Na história, Antônio (Alexandre Barros), um jovem de inteligência e consciência crítica muito acima da média, conclui que tais atributos nunca lhe renderam nada de proveitoso e decide se transformar em um estúpido completo. Seus amigos (interpretados por Gustavo Wabner, Marino Rocha e Rodrigo Fagundes, também encarnando outros personagens que cruzam a vida de Antônio) tentam de todas as formas demovê-lo da ideia – ademais, estúpida, no que é a ironia primeira da história – de se converter em um miolo-mole. Mas não há jeito: Antônio fará de tudo para se tornar um sujeito comum, parte indissociável da massa ignara, um zé-ninguém, nem que para isso tenha que apelar aos expedientes mais radicais, como tornar-se alcoólatra, ingerir fármacos ou até submeter-se a uma lobotomia. Irrompem do texto reflexões sobre a exigência da idiotice e da massificação por parte da sociedade como passaporte para uma vida mais feliz.

Em que pesem as liberdades com relação ao livro, apenas os fãs mais ardorosos do livro (facção comum em leitores de Harry Potter, Game of Thrones e por aí vai, mas nem tanto aqui) se sentirão traídos pela excelente adaptação de Kosovski, hábil em condensar toda a essência da trama literária em uma versão apropriada para os palcos. O diretor Sergio Módena se apropria com enorme gosto da atmosfera um tanto surrealista presente no texto, estendendo tal proposta à encenação. O cenário (do diretor e de Carlos Augusto Campos, iluminado a serviço da trama por Tiago e Fernanda Mantovani) é, funcional  e inteligente em sua recriação cena e cena a partir de poucos elementos, notadamente estantes de livros que evocam a inteligência à qual o protagonista quer renunciar.
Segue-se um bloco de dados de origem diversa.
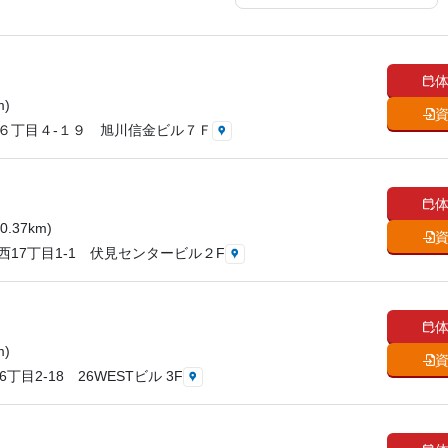
)
６丁目４-１９ 旭川信金ビル７Ｆ
37km)
17丁目1-1 伏見センタービル２F
)
目2-18 26WESTビル 3F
Envergando figurinos realistas, mas beirando o inusitado (muito apropriados tendo em mente a pegada surrealista da montagem), os atores formam um time coeso, daqueles que não se imagina como substituir um sem prejuízo da montagem. A direção orquestra esse conjunto com exímia habilidade, distribuindo protagonismos. Pela própria natureza dos personagens e das falas que lhes são atribuídas, os atores coadjuvantes (Wabner, Rocha e Fagundes) levam vantagem de saída, arrancando as risadas mais sonoras do público. Cabe a Barros, na pele do protagonista, o difícil papel do anti-herói, transitando entre o humor e o patético com a desenvoltura que merece um olhar cuidadoso. Enfim, uma comédia inteligente, mas que em momento algum tem vergonha de se assumir como comédia.